Still Remember Incident
While numerous citizens of Roanoke who have resided in the community for more than fifty years remember in a vague way the incident, they are uncertain as to detail, but the facts enumerated here are vouched for by two well-known citizens, Joseph H. Webber and J. C. Humphries of a local drug firm. Both men vividly recall their experiences, even down to the date, the hour and almost the minute at which the explosion occurred. At the time, Mr. Humphries, a mere youth of fourteen, was spending the night in Roanoke at the old Continental Hotel, while enroute to his home in Christiansburg from a visit to relatives in Rockbridge County. He was in one of the upper rooms of the hotel, fronting Norfolk Avenue, when it seemed the building was being destroyed. Pictures on the walls were shaken down, and the dresser and table in the room put on a jig performance. The crash of broken windows along Jefferson Street could be plainly heard. He declares he lost no time in getting out of the hotel and getting his feet on terra firma. He found the streets, especially at Salem Avenue and Jefferson Street filled with excited people, all of whom were endeavoring to find some plausible answer to what had just happened. Mr. Humphries left the following morning for his home in Christiansburg.
“Double Quick Time”
Mr. Webber during the previous year had worked on the Wertz farm a mile or so to the south, and almost daily had to pass the powder magazine. A few weeks prior to the explosion he had accepted a position in Younger’s drug store at Salem, and on this particular night, had just made a delivery of medicine to the home of the late Rev. D. B. Strouse, and was returning to the store, when, without warning the whole world about him became so light that he could easily have seen a pin on the street. The light flash was followed by a report that shook the very earth under his feet. Asked if he was frightened, Joe answered: “Not much, but I made it back to Younger’s drug store in a little bit better than ‘double quick’ time.”

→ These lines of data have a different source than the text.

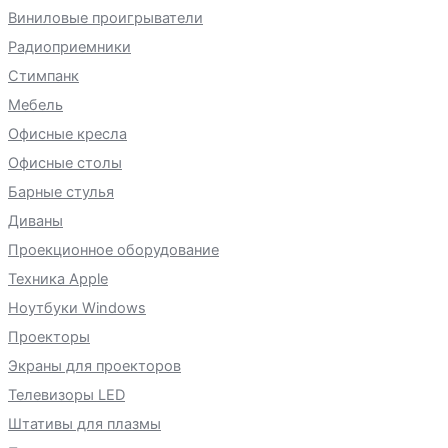
Виниловые проигрыватели
Радиоприемники
Стимпанк
Мебель
Офисные кресла
Офисные столы
Барные стулья
Диваны
Проекционное оборудование
Техника Apple
Ноутбуки Windows
Проекторы
Экраны для проекторов
Телевизоры LED
Штативы для плазмы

The following morning, he accompanied his father, Henry A. Webber, a deputy sheriff and several Salem citizens to the scene, the party driving down in a jersey wagon drawn by livery horses, the team being secured from a Salem livery firm. He recalls particularly the finding of the show heel with fragments of the human foot sticking to the inside. J. B. Fishburn of Roanoke was asked if he could recall what he was doing and where he happened to be on the night in question, and when told it was the occasion of the powder magazine explosion, he replied:
“I was keeping books in a store on Salem Avenue and after long hours of work, I realized I was very tired and sleepy. When that explosion occurred, and I heard the glass from the front windows crashing my first thought was of an earthquake.”
Mr. Fishburn visited the scene the next morning and his version, as he remembered the occasion, was substantially in agreement with the facts as above stated.